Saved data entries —
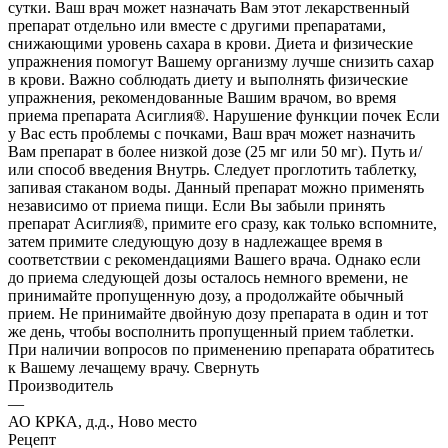
сутки. Ваш врач может назначать Вам этот лекарственный
препарат отдельно или вместе с другими препаратами,
снижающими уровень сахара в крови. Диета и физические
упражнения помогут Вашему организму лучше снизить сахар
в крови. Важно соблюдать диету и выполнять физические
упражнения, рекомендованные Вашим врачом, во время
приема препарата Асиглия®. Нарушение функции почек Если
у Вас есть проблемы с почками, Ваш врач может назначить
Вам препарат в более низкой дозе (25 мг или 50 мг). Путь и/
или способ введения Внутрь. Следует проглотить таблетку,
запивая стаканом воды. Данный препарат можно применять
независимо от приема пищи. Если Вы забыли принять
препарат Асиглия®, примите его сразу, как только вспомните,
затем примите следующую дозу в надлежащее время в
соответствии с рекомендациями Вашего врача. Однако если
до приема следующей дозы осталось немного времени, не
принимайте пропущенную дозу, а продолжайте обычный
прием. Не принимайте двойную дозу препарата в один и тот
же день, чтобы восполнить пропущенный прием таблетки.
При наличии вопросов по применению препарата обратитесь
к Вашему лечащему врачу. Свернуть
Производитель
—
АО КРКА, д.д., Ново место
Рецепт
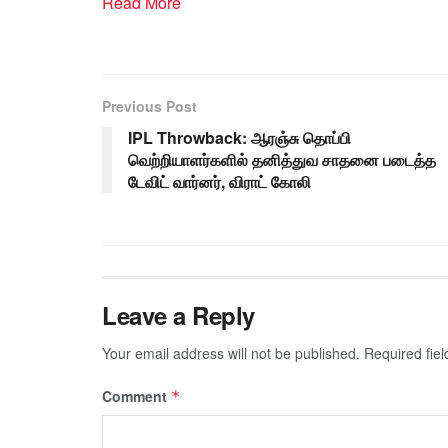
Read More
Previous Post
IPL Throwback: ஆரஞ்சு தொப்பி
வெற்றியாளர்களில் தனித்துவ சாதனை படைத்த
டேவிட் வார்னர், விராட் கோலி
Leave a Reply
Your email address will not be published.
Required fie
Comment
*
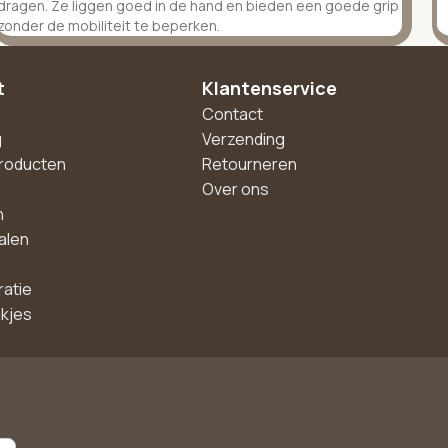
dragen. Ze liggen goed in de hand en bieden een goede grip
zonder de mobiliteit te beperken.
t
Klantenservice
Contact
g
Verzending
roducten
Retourneren
Over ons
n
alen
ratie
akjes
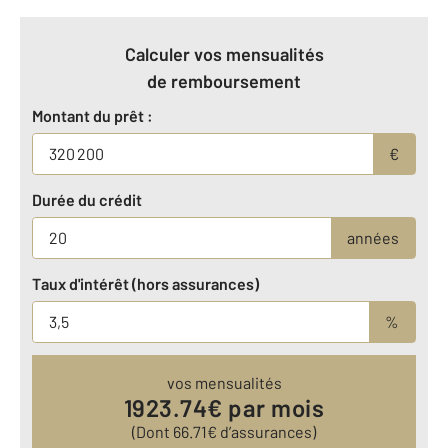
Calculer vos mensualités
de remboursement
Montant du prêt :
€
Durée du crédit
années
Taux d'intérêt (hors assurances)
%
vos mensualités
1923.74
€ par mois
(Dont
66.71
€ d’assurances)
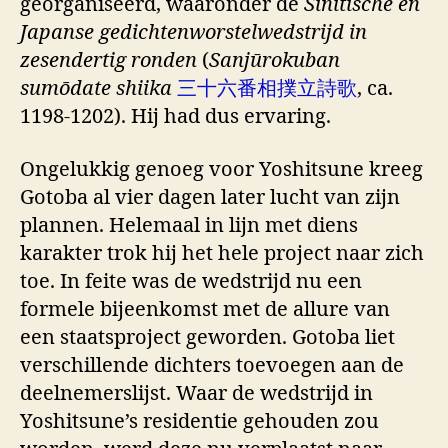
georganiseerd, waaronder de
Sinitische en
Japanse gedichtenworstelwedstrijd in
zesendertig ronden
(
Sanjūrokuban
sumōdate shiika
三十六番相撲立詩歌
, ca.
1198-1202). Hij had dus ervaring.
Ongelukkig genoeg voor Yoshitsune kreeg
Gotoba al vier dagen later lucht van zijn
plannen. Helemaal in lijn met diens
karakter trok hij het hele project naar zich
toe. In feite was de wedstrijd nu een
formele bijeenkomst met de allure van
een staatsproject geworden. Gotoba liet
verschillende dichters toevoegen aan de
deelnemerslijst. Waar de wedstrijd in
Yoshitsune’s residentie gehouden zou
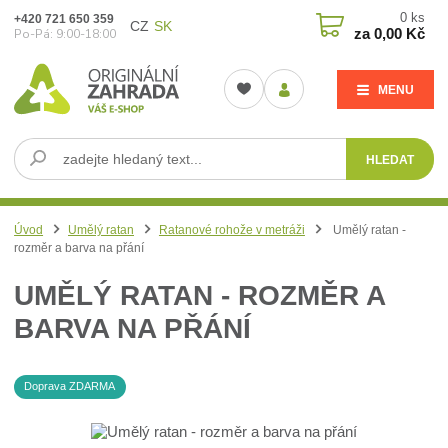
0
ks
+420 721 650 359
CZ
SK
za
0,00 Kč
Po-Pá: 9:00-18:00
MENU
HLEDAT
Úvod
Umělý ratan
Ratanové rohože v metráži
Umělý ratan -
rozměr a barva na přání
UMĚLÝ RATAN - ROZMĚR A
BARVA NA PŘÁNÍ
Doprava ZDARMA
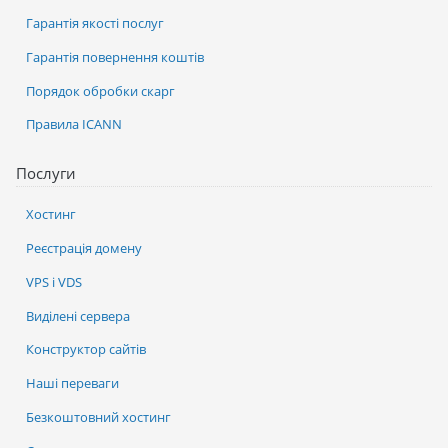
Гарантія якості послуг
Гарантія повернення коштів
Порядок обробки скарг
Правила ICANN
Послуги
Хостинг
Реєстрація домену
VPS і VDS
Виділені сервера
Конструктор сайтів
Наші переваги
Безкоштовний хостинг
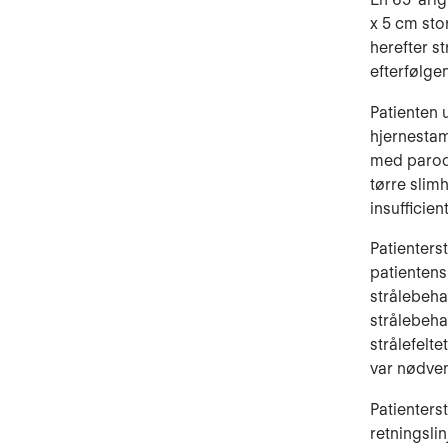
x 5 cm sto
herefter s
efterfølge
Patienten 
hjernesta
med parodo
tørre slim
insufficie
Patienters
patientens
strålebeha
strålebeha
strålefelt
var nødven
Patienters
retningsli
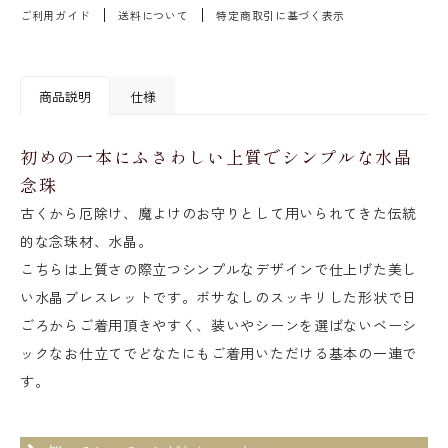
ご利用ガイド
送料について
特定商取引に基づく表示
商品説明
仕様
初めの一本にふさわしい上質でシンプルな水晶
念珠
古くから厄除け、魔よけのお守りとして用いられてきた伝統
的な念珠材、水晶。
こちらは上質さの際立つシンプルなデザインで仕上げた美し
い水晶ブレスレットです。ボサなしのスッキリした形状で日
ごろからご着用頂きやすく、装いやシーンを選ばないベーシ
ックなお仕立てでどなたにもご着用いただける基本の一連で
す。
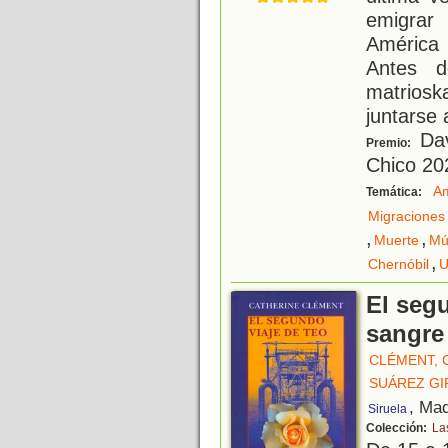
emigrar
América
Antes d
matrios
juntarse 
Dav
Premio:
Chico 20
Am
Temática:
Migraciones
,
,
Muerte
Mú
,
Chernóbil
U
El segu
sangre
CLÉMENT, 
SUÁREZ GI
, Mad
Siruela
Colección:
La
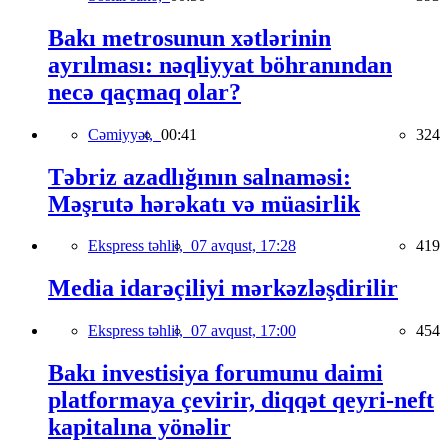
Bakı metrosunun xətlərinin
ayrılması: nəqliyyat böhranından
necə qaçmaq olar?
Cəmiyyət,
00:41
324
Təbriz azadlığının salnaməsi:
Məşrutə hərəkatı və müasirlik
Ekspress təhlil,
07 avqust, 17:28
419
Media idarəçiliyi mərkəzləşdirilir
Ekspress təhlil,
07 avqust, 17:00
454
Bakı investisiya forumunu daimi
platformaya çevirir, diqqət qeyri-neft
kapitalına yönəlir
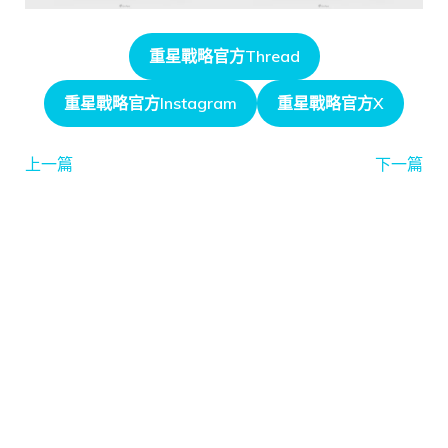
重星戰略官方Thread
重星戰略官方Instagram
重星戰略官方X
上一篇
下一篇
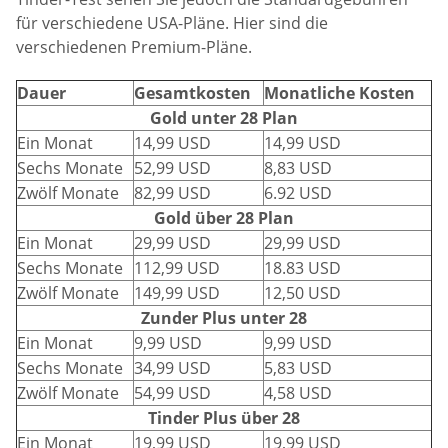
für verschiedene USA-Pläne. Hier sind die
verschiedenen Premium-Pläne.
Dauer
Gesamtkosten
Monatliche Kosten
Gold unter 28 Plan
Ein Monat
14,99 USD
14,99 USD
Sechs Monate
52,99 USD
8,83 USD
Zwölf Monate
82,99 USD
6.92 USD
Gold über 28 Plan
Ein Monat
29,99 USD
29,99 USD
Sechs Monate
112,99 USD
18.83 USD
Zwölf Monate
149,99 USD
12,50 USD
Zunder Plus unter 28
Ein Monat
9,99 USD
9,99 USD
Sechs Monate
34,99 USD
5,83 USD
Zwölf Monate
54,99 USD
4,58 USD
Tinder Plus über 28
Ein Monat
19,99 USD
19,99 USD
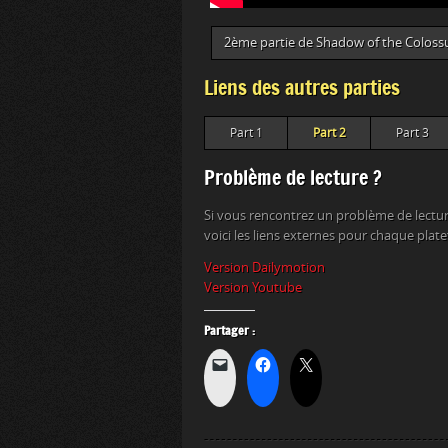
2ème partie de Shadow of the Coloss
Liens des autres parties
Part 1
Part 2
Part 3
Problème de lecture ?
Si vous rencontrez un problème de lectur
voici les liens externes pour chaque plat
Version Dailymotion
Version Youtube
Partager :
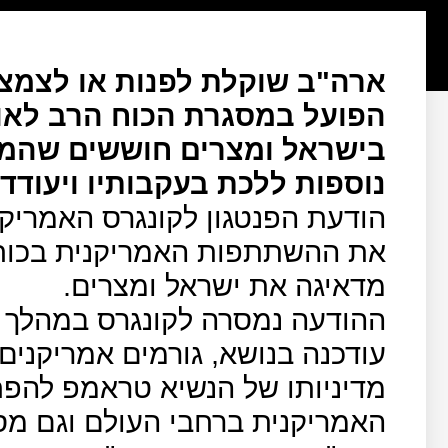
ארה"ב שוקלת לפנות או לצמצ
הפועל במסגרת הכוח הרב לאומי
בישראל ומצרים חוששים שהמהל
נוספות ללכת בעקבותיו ויעודד 
הודעת הפנטגון לקונגרס האמריק
מדאיגה את ישראל ומצרים.
ההודעה נמסרה לקונגרס במהלך 
עודכנה בנושא, גורמים אמריקני
מדיניותו של הנשיא טראמפ להפ
האמריקנית ברחבי העולם וגם מסי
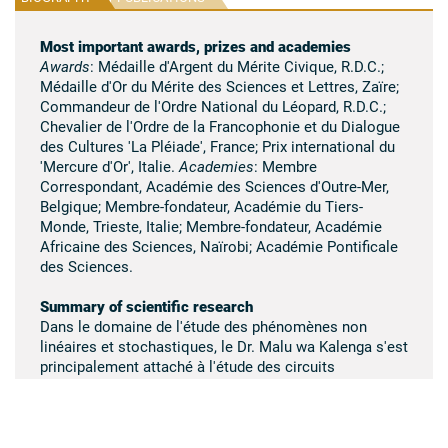
Most important awards, prizes and academies
Awards
: Médaille d'Argent du Mérite Civique, R.D.C.;
Médaille d'Or du Mérite des Sciences et Lettres, Zaïre;
Commandeur de l'Ordre National du Léopard, R.D.C.;
Chevalier de l'Ordre de la Francophonie et du Dialogue
des Cultures 'La Pléiade', France; Prix international du
'Mercure d'Or', Italie.
Academies
: Membre
Correspondant, Académie des Sciences d'Outre-Mer,
Belgique; Membre-fondateur, Académie du Tiers-
Monde, Trieste, Italie; Membre-fondateur, Académie
Africaine des Sciences, Naïrobi; Académie Pontificale
des Sciences.
Summary of scientific research
Dans le domaine de l'étude des phénomènes non
linéaires et stochastiques, le Dr. Malu wa Kalenga s'est
principalement attaché à l'étude des circuits
électroniques comme le paramétron, l'oscillateur de
Van Der Pol et le circuit de Duffing. L'étude du
paramétron a permis de préciser les conditions de son
emploi comme élément de mémoire dans les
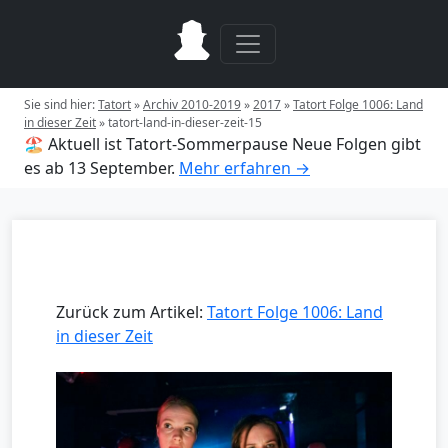
Sie sind hier:
Tatort
»
Archiv 2010-2019
»
2017
»
Tatort Folge 1006: Land
in dieser Zeit
»
tatort-land-in-dieser-zeit-15
🏖️ Aktuell ist Tatort-Sommerpause
Neue Folgen gibt
es ab 13 September.
Mehr erfahren →
Zurück zum Artikel:
Tatort Folge 1006: Land
in dieser Zeit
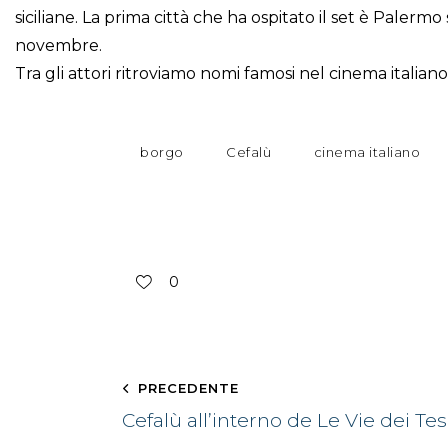
siciliane. La prima città che ha ospitato il set è Palerm
novembre.
Tra gli attori ritroviamo nomi famosi nel cinema itali
borgo
Cefalù
cinema italiano
0
PRECEDENTE
Cefalù all’interno de Le Vie dei Tes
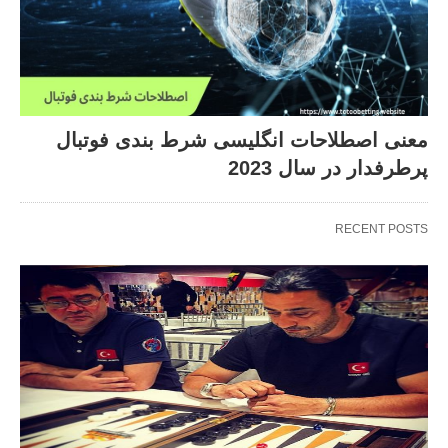
معنی اصطلاحات انگلیسی شرط بندی فوتبال
پرطرفدار در سال 2023
RECENT POSTS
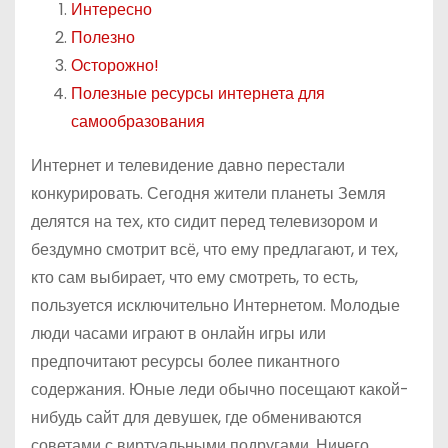
Интересно
о
Полезно
м
Осторожно!
у
Полезные ресурсы интернета для
самообразования
Интернет и телевидение давно перестали
конкурировать. Сегодня жители планеты Земля
делятся на тех, кто сидит перед телевизором и
бездумно смотрит всё, что ему предлагают, и тех,
кто сам выбирает, что ему смотреть, то есть,
пользуется исключительно Интернетом. Молодые
люди часами играют в онлайн игры или
предпочитают ресурсы более пикантного
содержания. Юные леди обычно посещают какой-
нибудь сайт для девушек, где обмениваются
советами с виртуальными подругами. Ничего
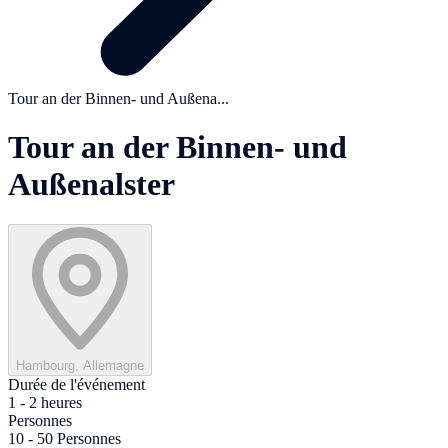
Tour an der Binnen- und Außena...
Tour an der Binnen- und
Außenalster
Hambourg, Allemagne
Durée de l'événement
1 - 2 heures
Personnes
10 - 50 Personnes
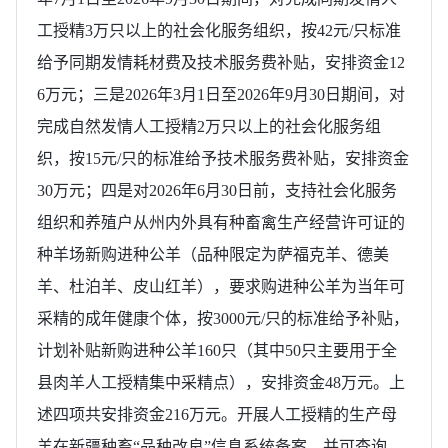
工授精3万只以上的社会化服务组织，按42元/只标准
给予同期发情耗材费及技术服务费补贴，安排资金12
6万元；三是2026年3月1日至2026年9月30日期间，对
完成自然发情人工授精2万只以上的社会化服务组
织，按15元/只的标准给予技术服务费补贴，安排资金
30万元；四是对2026年6月30日前，支持社会化服务
组织和养殖户从州内外具有种畜禽生产经营许可证的
种羊场新购进种公羊（品种限定为萨福克羊、德美
羊、杜泊羊、皮山红羊），要求购进种公羊为当年可
采精的成年健康个体，按3000元/只的标准给予补贴，
计划补贴新购进种公羊160只（其中50只主要用于全
县肉羊人工授精集中采精点），安排资金48万元。上
述四项共安排资金216万元。开展人工授精的生产母
羊在新疆种畜“品种改良”信息系统备案，并可查询，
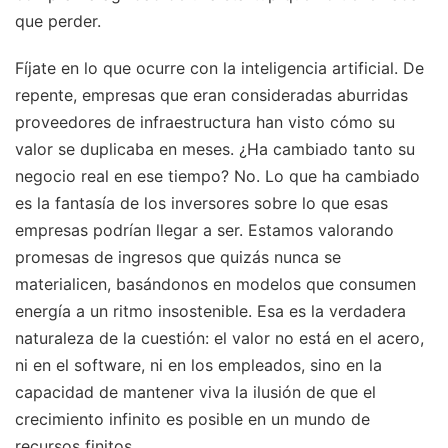
que perder.
Fíjate en lo que ocurre con la inteligencia artificial. De
repente, empresas que eran consideradas aburridas
proveedores de infraestructura han visto cómo su
valor se duplicaba en meses. ¿Ha cambiado tanto su
negocio real en ese tiempo? No. Lo que ha cambiado
es la fantasía de los inversores sobre lo que esas
empresas podrían llegar a ser. Estamos valorando
promesas de ingresos que quizás nunca se
materialicen, basándonos en modelos que consumen
energía a un ritmo insostenible. Esa es la verdadera
naturaleza de la cuestión: el valor no está en el acero,
ni en el software, ni en los empleados, sino en la
capacidad de mantener viva la ilusión de que el
crecimiento infinito es posible en un mundo de
recursos finitos.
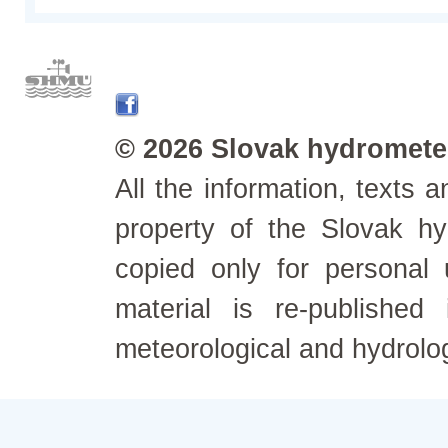
© 2026 Slovak hydrometeo
All the information, texts
property of the Slovak h
copied only for personal
material is re-published
meteorological and hydrolo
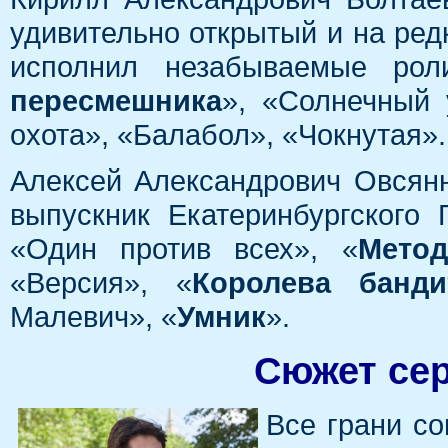
удивительно открытый и на ре
исполнил незабываемые рол
пересмешника
», «Солнечный 
охота», «Балабол», «Чокнутая».
Алексей Александрович Овсянн
выпускник Екатеринбургского
«Один против всех», «
Мето
«Версия», «
Королева банди
Малевич», «
Умник
».
Сюжет сер
Все грани с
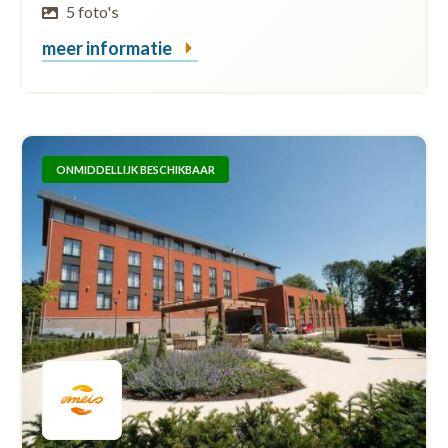
5 foto's
meer informatie
ONMIDDELLIJK BESCHIKBAAR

WHAT IS NEEDED —
Look through the entries above. Copy each line in which the string "étude" occurs.

RESULT OF THIS TASK —
Dans le domaine de l'étude des phénomènes non
principalement attaché à l'étude des circuits
Van Der Pol et le circuit de Duffing. L'étude du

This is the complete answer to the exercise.